**DIRECTIONS**
Skip the images; return every entry exactly.

**INPUT RECORDS**
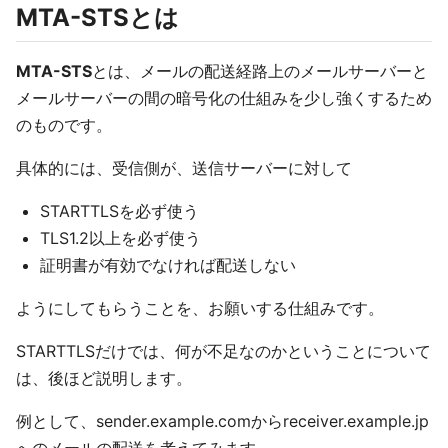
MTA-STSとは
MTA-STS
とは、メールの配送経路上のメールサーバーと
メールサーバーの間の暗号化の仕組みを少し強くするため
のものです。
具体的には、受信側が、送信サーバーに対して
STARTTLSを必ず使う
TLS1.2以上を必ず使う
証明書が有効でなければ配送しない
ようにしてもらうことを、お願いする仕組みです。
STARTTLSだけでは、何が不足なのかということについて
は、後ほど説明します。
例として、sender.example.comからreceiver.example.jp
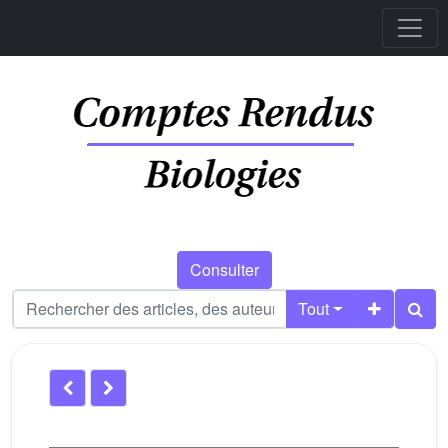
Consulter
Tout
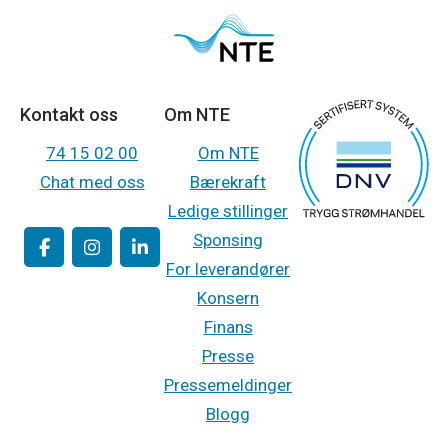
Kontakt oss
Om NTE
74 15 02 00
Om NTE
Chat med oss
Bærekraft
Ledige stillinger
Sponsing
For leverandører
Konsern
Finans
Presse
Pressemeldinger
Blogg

**SOLUTION TO THE PROBLEM**
MTA-STSとは
MTA-STS
とは、メールの配送経路上のメールサーバーと
メールサーバーの間の暗号化の仕組みを少し強くするため
のものです。
具体的には、受信側が、送信サーバーに対して
STARTTLSを必ず使う
TLS1.2以上を必ず使う
証明書が有効でなければ配送しない
ようにしてもらうことを、お願いする仕組みです。
STARTTLSだけでは、何が不足なのかということについて
は、後ほど説明します。
例として、sender.example.comからreceiver.example.jp
Consulter
Tout
Kontakt oss
Om NTE
74 15 02 00
Om NTE
Chat med oss
Bærekraft
Ledige stillinger
Sponsing
For leverandører
Konsern
Finans
Presse
Pressemeldinger
Blogg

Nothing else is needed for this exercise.